[[ DATA SECTION open ]]

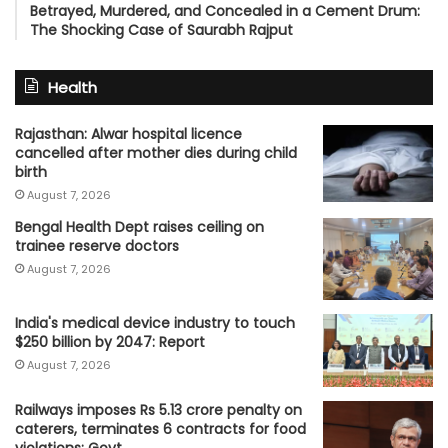
Betrayed, Murdered, and Concealed in a Cement Drum:
The Shocking Case of Saurabh Rajput
Health
Rajasthan: Alwar hospital licence
cancelled after mother dies during child
birth
August 7, 2026
Bengal Health Dept raises ceiling on
trainee reserve doctors
August 7, 2026
India's medical device industry to touch
$250 billion by 2047: Report
August 7, 2026
Railways imposes Rs 5.13 crore penalty on
caterers, terminates 6 contracts for food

[[ DATA SECTION closed ]]

### ASSIGNMENT
What is needed is an exact copy of the lines from the one containing "The Shocking Case of Saurabh Rajput" through the last line of the records above, both included.

### RESPONSE AREA
The Shocking Case of Saurabh Rajput
Health
Rajasthan: Alwar hospital licence
cancelled after mother dies during child
birth
August 7, 2026
Bengal Health Dept raises ceiling on
trainee reserve doctors
August 7, 2026
India's medical device industry to touch
$250 billion by 2047: Report
August 7, 2026
Railways imposes Rs 5.13 crore penalty on
caterers, terminates 6 contracts for food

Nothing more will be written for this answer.